Tripoli, une véritable bombe à retardement

« Dans tous les cas, on va mourir, si ce n’est pas du coronavirus, ce sera de la pauvreté. » Dans les souks populaires de la capitale du Liban-Nord, la vie continue comme si la pandémie n’existait pas.

Tous les souks populaires de Tripoli sont encore ouverts. Photo Patricia Khoder

Dans le marché aux légumes de Bab el-Tebbané, à Tripoli, l’on en viendrait rapidement à oublier l’épidémie de coronavirus, dans les étals nombreux et colorés, et l’animation au rendez-vous. Sans masques ni gants, les badauds se bousculent, l’une choisissant ses légumes, l’autre optant pour du poisson vendu à la criée ou un poulet que l’on vient d’égorger.Le marché, comme tous les souks populaires de Tripoli, est resté ouvert malgré les mesures édictées par le gouvernement qui comprennent fermeture des marchés et confinement de la population. Dans les travers du souk, c’est la même rengaine que l’on entend : entre le risque de mourir du coronavirus et l’assurance de mourir de pauvreté, le choix est fait. Des milliers de personnes travaillent comme journaliers dans cette deuxième ville du Liban, la plus pauvre du pays. C’est pour cela que les hommes sont obligés de sortir tous les jours pour subvenir aux besoins de leurs familles.Omar, un jeune homme brun d’une trentaine d’années, travaille à la journée chez un marchand de légumes du souk de Bab el-Tebbané. « Avant, même avec la révolution, je pouvais gagner 40 000 livres par jour. Aujourd’hui, je ne parviens même pas à gagner 10 000 par jour. Cette affaire du coronavirus nous a complètement achevés », affirme-t-il.
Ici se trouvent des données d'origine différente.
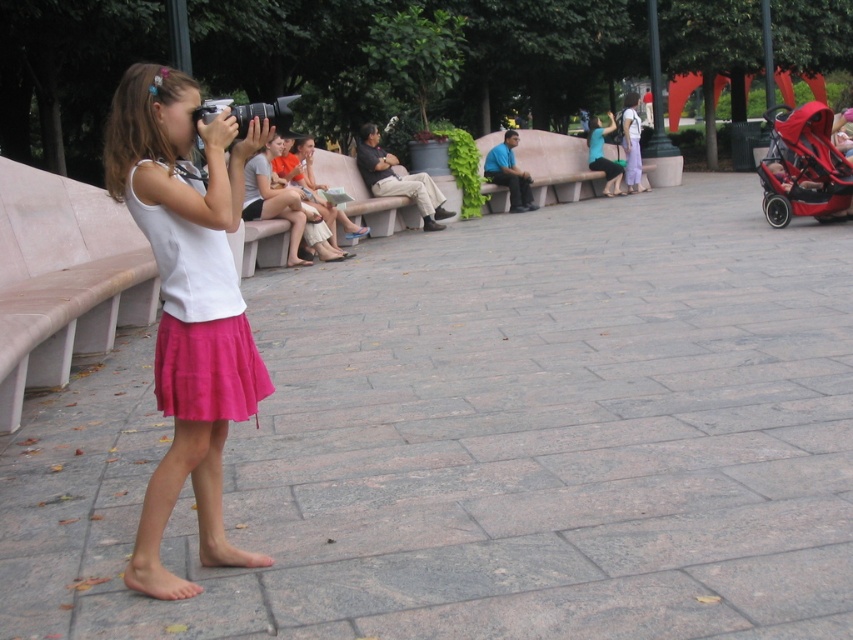 Question: Which of the following is the farthest from the observer?

Choices:
 (A) white cotton shirt at left
 (B) matte teal blouse at center
 (C) pink satin skirt at left

Answer: (B)

Question: Which object is the closest to the matte teal blouse at center?

Choices:
 (A) pink satin skirt at left
 (B) blue fabric shirt at center
 (C) matte white blouse at center
 (D) red matte baby carriage at right

Answer: (B)

Question: Is white cotton shirt at left bigger than blue fabric shirt at center?

Choices:
 (A) yes
 (B) no

Answer: (B)

Question: Estimate the real-world distances between objects in this image. Which object is farther from the purple cotton dress at center?

Choices:
 (A) matte teal blouse at center
 (B) white cotton shirt at left

Answer: (B)

Question: Is pink satin skirt at left behind blue fabric shirt at center?

Choices:
 (A) yes
 (B) no

Answer: (B)

Question: Can you confirm if pink satin skirt at left is thinner than purple cotton dress at center?

Choices:
 (A) yes
 (B) no

Answer: (A) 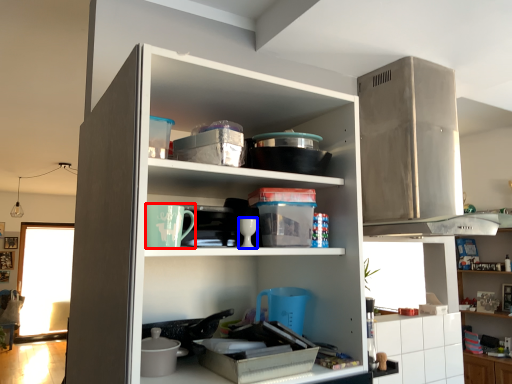 Question: Among these objects, which one is farthest to the camera, appliance (highlighted by a red box) or tableware (highlighted by a blue box)?

Choices:
 (A) appliance
 (B) tableware

Answer: (B) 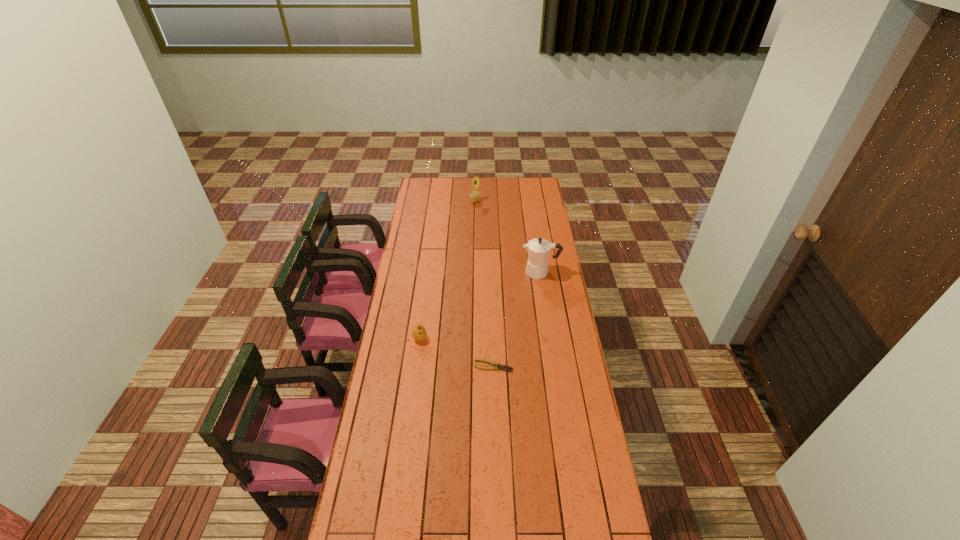 Locate an element on the screen. vacant area that satisfies the following two spatial constraints: 1. at the spout of the rightmost object; 2. on the front side of the second shortest object is located at coordinates (550, 339). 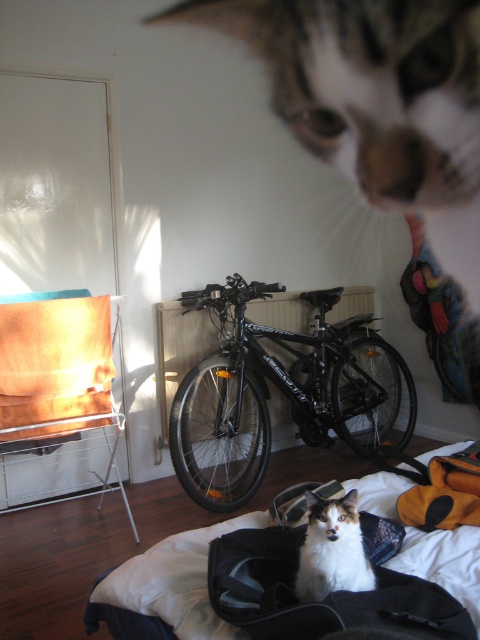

Dans une autre échoppe, Bahaa, 24 ans, laisse exploser sa colère. « Ils ont inventé ce corona pour appauvrir Tripoli et pour tuer la révolution. Regardez ce qui s’est passé hier à la place al-Nour, ils veulent nous anéantir, mais cela ne se passera pas comme ça », dit-il. Dans la nuit de mardi à mercredi, l’armée a rouvert à la circulation la place al-Nour, épicentre de la contestation à Tripoli depuis le 17 octobre, et démantelé les tentes des contestataires. « Tripoli et d’autres villes se révolteront », ajoute-t-il. « Nous avons faim. Ici, les enfants ne vont même plus à l’école, ils sont obligés de travailler pour aider leurs parents. Et même s’ils vont à l’école, l’après-midi ils sont dans la rue à ramasser de la ferraille et du plastique qu’ils revendent au kilo. »

Près de lui, Ahmad, un garçonnet de 11 ans, parle comme un adulte. Il a cinq frères et sœurs, son père est malade et sa mère est complètement désemparée face à cette situation. « J’ai décidé de quitter l’école, je veux subvenir aux besoins de la famille », dit-il. Il est venu voir des ouvriers sur un petit chantier. Il rêve de travailler de ses mains, d’apprendre un métier, de devenir menuisier.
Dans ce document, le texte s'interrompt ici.